In seiner Antrittsrede vor hunderten Diplomaten des Auswärtigen Amts betonte Maas die wachsende Verantwortung Deutschlands in der Welt. Zwar brauche niemand eine deutsche Außenpolitik, die sich selbst überschätzt, sagte der 51-jährige Saarländer. „Aber ebenso falsch, und in dieser Weltlage womöglich noch gefährlicher, ist eine Außenpolitik, die sich wegduckt.“

Zu seinen vorrangigen Aufgaben zählte Maas die Stärkung des Zusammenhalts zwischen den westlichen und östlichen Mitgliedstaaten der EU. In diesem Sinne will er mit seiner zweiten Auslandsreise in die polnische Hauptstadt Warschau am Freitag ein Zeichen setzen.

Gegenüber Russland kündigte er einen harten Kurs an, zeigte aber gleichzeitig seine Bereitschaft, zusammen mit Frankreich weiter eine Vermittlerrolle im Ukraine-Konflikt einzunehmen. Mit Le Drian vereinbarte er eine Wiederbelebung des sogenannten Normandie-Formats, in dem Deutschland, Frankreich, Russland und die Ukraine vertreten sind. Das letzte Außenministertreffen dieser Art liegt inzwischen mehr als ein Jahr zurück.
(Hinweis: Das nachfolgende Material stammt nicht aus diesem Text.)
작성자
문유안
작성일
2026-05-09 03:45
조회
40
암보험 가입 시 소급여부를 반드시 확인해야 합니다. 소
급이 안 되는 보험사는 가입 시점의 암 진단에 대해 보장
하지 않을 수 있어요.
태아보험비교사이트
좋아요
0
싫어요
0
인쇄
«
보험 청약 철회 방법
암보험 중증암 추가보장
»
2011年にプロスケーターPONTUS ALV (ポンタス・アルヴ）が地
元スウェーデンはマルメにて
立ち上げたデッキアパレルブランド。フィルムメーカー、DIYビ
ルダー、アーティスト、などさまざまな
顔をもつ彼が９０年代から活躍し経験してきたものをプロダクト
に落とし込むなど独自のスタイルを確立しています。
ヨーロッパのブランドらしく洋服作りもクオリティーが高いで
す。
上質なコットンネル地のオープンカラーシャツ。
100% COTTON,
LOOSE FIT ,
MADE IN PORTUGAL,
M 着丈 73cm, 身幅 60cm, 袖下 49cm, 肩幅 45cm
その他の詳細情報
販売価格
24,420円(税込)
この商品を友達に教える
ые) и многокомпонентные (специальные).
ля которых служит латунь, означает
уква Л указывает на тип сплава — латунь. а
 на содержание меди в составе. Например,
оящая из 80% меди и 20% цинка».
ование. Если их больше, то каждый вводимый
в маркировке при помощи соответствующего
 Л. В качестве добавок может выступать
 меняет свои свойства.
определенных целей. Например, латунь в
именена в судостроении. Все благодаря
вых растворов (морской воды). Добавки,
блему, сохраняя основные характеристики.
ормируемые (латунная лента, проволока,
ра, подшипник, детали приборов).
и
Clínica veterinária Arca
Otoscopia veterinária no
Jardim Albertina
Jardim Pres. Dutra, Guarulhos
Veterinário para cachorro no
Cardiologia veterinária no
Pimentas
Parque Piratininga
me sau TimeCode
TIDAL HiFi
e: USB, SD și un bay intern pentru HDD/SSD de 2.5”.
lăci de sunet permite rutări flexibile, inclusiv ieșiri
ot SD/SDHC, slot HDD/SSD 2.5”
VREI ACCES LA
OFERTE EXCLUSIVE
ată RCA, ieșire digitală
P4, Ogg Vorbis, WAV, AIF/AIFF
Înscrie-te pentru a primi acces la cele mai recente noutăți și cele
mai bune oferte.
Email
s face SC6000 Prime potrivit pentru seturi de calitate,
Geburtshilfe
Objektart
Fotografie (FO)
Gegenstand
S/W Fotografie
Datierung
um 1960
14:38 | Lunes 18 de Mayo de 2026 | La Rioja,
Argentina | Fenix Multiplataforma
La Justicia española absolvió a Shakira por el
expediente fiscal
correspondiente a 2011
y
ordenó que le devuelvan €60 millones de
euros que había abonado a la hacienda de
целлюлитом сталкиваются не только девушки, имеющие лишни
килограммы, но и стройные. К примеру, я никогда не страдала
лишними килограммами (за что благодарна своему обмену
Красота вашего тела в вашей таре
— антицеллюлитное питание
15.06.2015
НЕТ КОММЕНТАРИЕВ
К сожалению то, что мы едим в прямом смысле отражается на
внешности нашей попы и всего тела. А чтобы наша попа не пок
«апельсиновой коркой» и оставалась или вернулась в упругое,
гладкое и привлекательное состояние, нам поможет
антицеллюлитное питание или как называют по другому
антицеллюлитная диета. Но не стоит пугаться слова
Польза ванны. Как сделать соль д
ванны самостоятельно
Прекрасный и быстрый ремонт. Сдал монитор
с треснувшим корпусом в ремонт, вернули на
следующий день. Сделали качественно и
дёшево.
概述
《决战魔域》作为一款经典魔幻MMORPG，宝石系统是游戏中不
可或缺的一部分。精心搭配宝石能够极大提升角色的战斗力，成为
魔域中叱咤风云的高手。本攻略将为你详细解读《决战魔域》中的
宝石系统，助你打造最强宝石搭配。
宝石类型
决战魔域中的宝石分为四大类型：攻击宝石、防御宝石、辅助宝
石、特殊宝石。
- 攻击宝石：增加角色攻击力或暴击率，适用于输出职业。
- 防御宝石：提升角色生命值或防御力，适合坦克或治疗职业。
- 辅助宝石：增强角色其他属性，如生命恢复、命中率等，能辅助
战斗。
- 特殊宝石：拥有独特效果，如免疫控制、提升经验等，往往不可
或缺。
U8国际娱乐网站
Einen besonderen Schwerpunkt will Maas auf die Verbesserung des zuletzt sehr angespannten deutsch-israelischen Verhältnisses legen. „Ich bin wegen Auschwitz in die Politik gegangen“, sagte Maas. Er kündigte eine Israel-Reise anlässlich des 70. Jubiläums der Staatsgründung an, die in diesem Jahr gefeiert wird.

Auch eine Reise gemeinsam mit Le Drian ist bereits geplant. Ein Ziel gibt es aber noch nicht.